The section includes some key definitions to sum up the core concepts of big data. These will help you to keep key definitions in mind as we move further into the book, to help you understand what we have learned so far, and what lies ahead of us.
Big data glossary
Big data
Data that is massive in volume, with respect to the processing system, with a variety of structured and unstructured data containing different data patterns to be analyzed.
Batch processing
A process of analyzing large datasets, which is typically scheduled and executes in bulk when no other processes are running. This is typically ideal for non-time-sensitive work that operates on very large datasets. Once the process has finished executing the task, it will return results typically as an output file or as a database entry.
Cluster computing
Cluster computing is the practice of combining the resources of multiple commodity low-cost hardwares and managing their collective processing and storage capabilities to execute different tasks. It requires a software layer to handle communication between different individual nodes in order to effectively manage and coordinate the execution of assigned work.
Data warehouse
A large repository of structured data for analysis and reporting purposes. It is composed of data that is already cleaned, with a definite schema and well integrated with sources. It is normally referred to in the context of traditional systems, such as BI.
Data lake
Similar to a data warehouse, for storing large datasets, but it comprises unstructured data. This is a commonly used term in the context of big data solutions that store information such as blogs, posts, videos, photos, and more.
Data mining
Data mining is the process of trying to process a mass of data into a more understandable and visual medium.
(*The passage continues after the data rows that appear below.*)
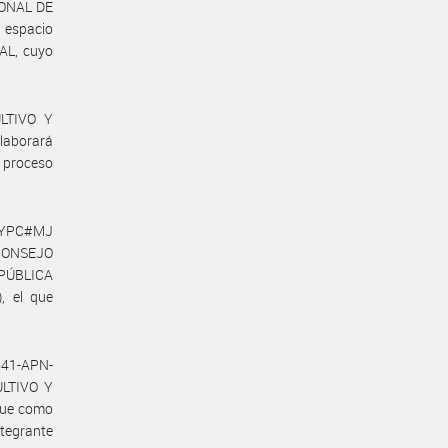
IONAL DE
espacio
AL, cuyo
ULTIVO Y
laborará
 proceso
DHYPC#MJ
 CONSEJO
PÚBLICA
, el que
641-APN-
ULTIVO Y
que como
tegrante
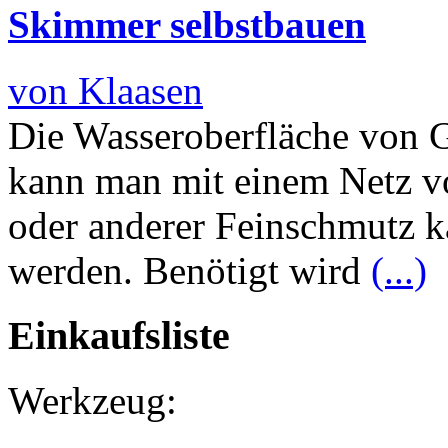
Skimmer selbstbauen
von Klaasen
Die Wasseroberfläche von 
kann man mit einem Netz v
oder anderer Feinschmutz k
werden. Benötigt wird
(...)
Einkaufsliste
Werkzeug:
It is a broad term for the practice of trying to find hidden patterns in large datasets.
ETL
ETL stands for extract, transform, and load. This mainly refers to traditional systems such as BI, which take raw data and process it for analytical and reporting purposes. It is mainly associated with data warehouses, but characteristics of this process are also found in the ingestion pipelines of big data systems.
Hadoop
An open source software platform for processing very large datasets in a distributed environment with respect to storage and computational power, mainly built on low-cost commodity hardware. It is designed for easy scale up from a few to thousands of servers. It will help to process locally stored data in an overall parallel processing setup. It comprises different modules–Hadoop Distributed File System (HDFS), Hadoop MapReduce, and Hadoop YARN (Yet Another Resource Negotiator).
In-memory computing
A strategy that involves moving the working datasets entirely within a cluster's collective memory instead of reading it from hard disk, to reduce the processing time while omitting I/O bound operations. Intermediate calculations are not written to disk and are instead held in memory. This is the fundamental idea of projects such as Apache Spark. Because of this, it has huge advantages in speed over I/O bound systems such as MapReduce.
Machine learning
The study that involves designing a system that can learn without being explicitly programmed. It can have the ability to adjust and improve itself based on the data fed to it. It involves the implementation of predictive and statistical algorithms that can continually zero in on correct behavior and insights as more data flows through the system.
MapReduce
MapReduce is a framework for processing any task in a distributed environment. It works on a Master/Slave principle similar to HDFS. It involves splitting a problem set into different nodes available in a clustered computing environment and produces intermediate results. It then shuffles the results to align like sets, and then reduces them by producing a single value for each set.
NoSQL
NoSQL provides a mechanism for storage and retrieval of data that is not in tabular form, such as what we store in relational database systems. It is also called non-SQL or a non-relational database. It is well suited to big data as it is mostly used with unstructured data and can work in distributed environments.
Stream processing
The practice of processing individual data items as they move through a system. This will help with real-time analysis of the data as it is being fed to the system. It is useful for time-sensitive operations using high velocity metrics.